How to complete this task → The answer must be the full listing, word for word, with no pictures in it.

Records shown →
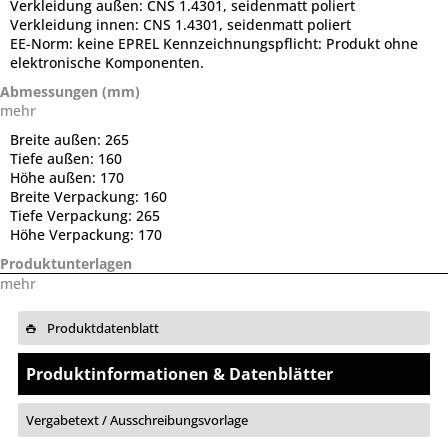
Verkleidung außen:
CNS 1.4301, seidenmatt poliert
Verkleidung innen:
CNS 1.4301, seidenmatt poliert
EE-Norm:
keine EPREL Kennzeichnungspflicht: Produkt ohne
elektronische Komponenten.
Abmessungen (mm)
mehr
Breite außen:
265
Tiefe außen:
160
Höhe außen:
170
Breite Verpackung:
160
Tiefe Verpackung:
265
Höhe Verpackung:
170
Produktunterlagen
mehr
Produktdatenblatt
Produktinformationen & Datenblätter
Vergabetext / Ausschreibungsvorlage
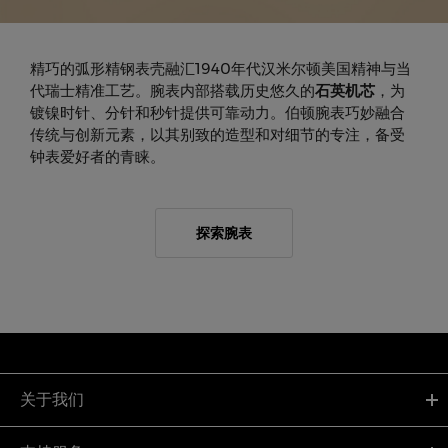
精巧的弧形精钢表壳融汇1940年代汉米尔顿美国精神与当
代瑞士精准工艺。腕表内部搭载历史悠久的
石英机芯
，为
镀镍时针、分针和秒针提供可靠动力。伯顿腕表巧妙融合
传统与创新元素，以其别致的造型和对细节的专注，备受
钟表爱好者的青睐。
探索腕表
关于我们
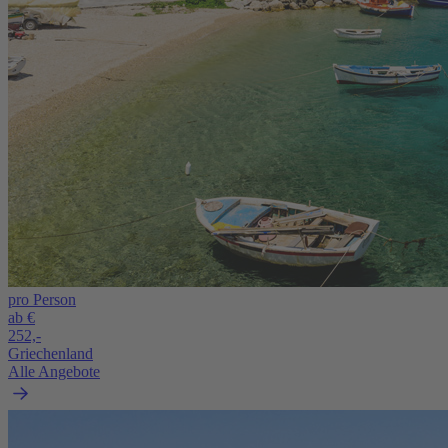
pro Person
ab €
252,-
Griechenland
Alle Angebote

Response to this exercise →
Verkleidung außen:
CNS 1.4301, seidenmatt poliert
Verkleidung innen:
CNS 1.4301, seidenmatt poliert
EE-Norm:
keine EPREL Kennzeichnungspflicht: Produkt ohne
elektronische Komponenten.
Abmessungen (mm)
mehr
Breite außen:
265
Tiefe außen:
160
Höhe außen:
170
Breite Verpackung:
160
Tiefe Verpackung:
265
Höhe Verpackung:
170
Produktunterlagen
mehr
Produktdatenblatt
Produktinformationen & Datenblätter
Vergabetext / Ausschreibungsvorlage
精巧的弧形精钢表壳融汇1940年代汉米尔顿美国精神与当
代瑞士精准工艺。腕表内部搭载历史悠久的
石英机芯
，为
镀镍时针、分针和秒针提供可靠动力。伯顿腕表巧妙融合
传统与创新元素，以其别致的造型和对细节的专注，备受
钟表爱好者的青睐。
探索腕表
关于我们
pro Person
ab €
252,-
Griechenland
Alle Angebote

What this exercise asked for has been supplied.